In the present study, two survey instruments were used to evaluate students’ laboratory experience. The first, Laboratory Program Evaluation was used to evaluate the students’ overall experience of laboratory teaching within PCOL2012 and the second, Student Evaluation of an Experiment was used to evaluate students’ experience of a specific wet-lab experiment entitled: “The effects of drugs on peristalsis in the guinea-pig ileum in vitro”. This experiment illustrates how drugs can be used to unravel physiological mechanisms controlling gut movements. Students are required to do pre- and post-lab work (creating a flow chart of experimental procedures, experimental data analyses and report writing).
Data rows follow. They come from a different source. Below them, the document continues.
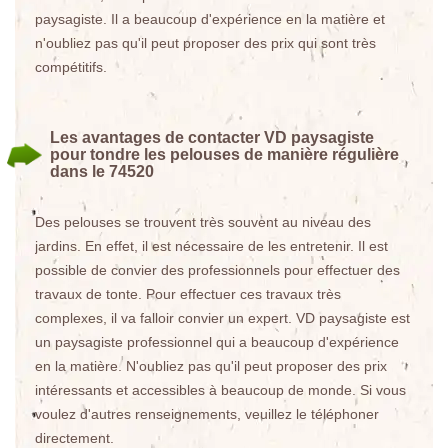
paysagiste. Il a beaucoup d'expérience en la matière et
n'oubliez pas qu'il peut proposer des prix qui sont très
compétitifs.
Les avantages de contacter VD paysagiste
pour tondre les pelouses de manière régulière
dans le 74520
Des pelouses se trouvent très souvent au niveau des
jardins. En effet, il est nécessaire de les entretenir. Il est
possible de convier des professionnels pour effectuer des
travaux de tonte. Pour effectuer ces travaux très
complexes, il va falloir convier un expert. VD paysagiste est
un paysagiste professionnel qui a beaucoup d'expérience
en la matière. N'oubliez pas qu'il peut proposer des prix
intéressants et accessibles à beaucoup de monde. Si vous
voulez d'autres renseignements, veuillez le téléphoner
directement.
The surveys consisted of 14 closed questions and five (survey one) or four (survey two) open-ended questions. In each survey, the final question was: “Overall, as a learning experience, I would rate the experiment/these labs as ....” For PCOL2012, only 37% of students rated the overall laboratory experience as good or better. In contrast, the experiment “Drugs and Peristalsis” was rated by 65% of students as good or better. In reviewing comments, one criticism noted about the second wet-lab in PCOL2012 (entitled “Cholinesterase and Inhibitors”) was the use of a semi-quantitative colormetric assay to determine the hydrolysis rate of substrates by acetyl- and butyrylcholinesterase. To address this issue, we have revised the experiment for 2014. An ultra-fast, scanning absorbance microplate reader (SPECTROstar Nano, BMG LABTECH) will be used to measure, and display, the rate of hydrolysis in each of 48 wells. Additional changes will include holding the wet-lab in the recently opened “super-lab” (X-Lab, Charles Perkins Centre, The University of Sydney), with state-of-the art ICT support, and using LabTutor, ADInstruments (http://www.adinstruments.com/products/labtutor) for pre-lab work and to replace hard copy manuals. The revised wet-lab will be evaluated using the second of the ASELL survey instruments (see above). Details of ratings and comments will be reported in the presentation.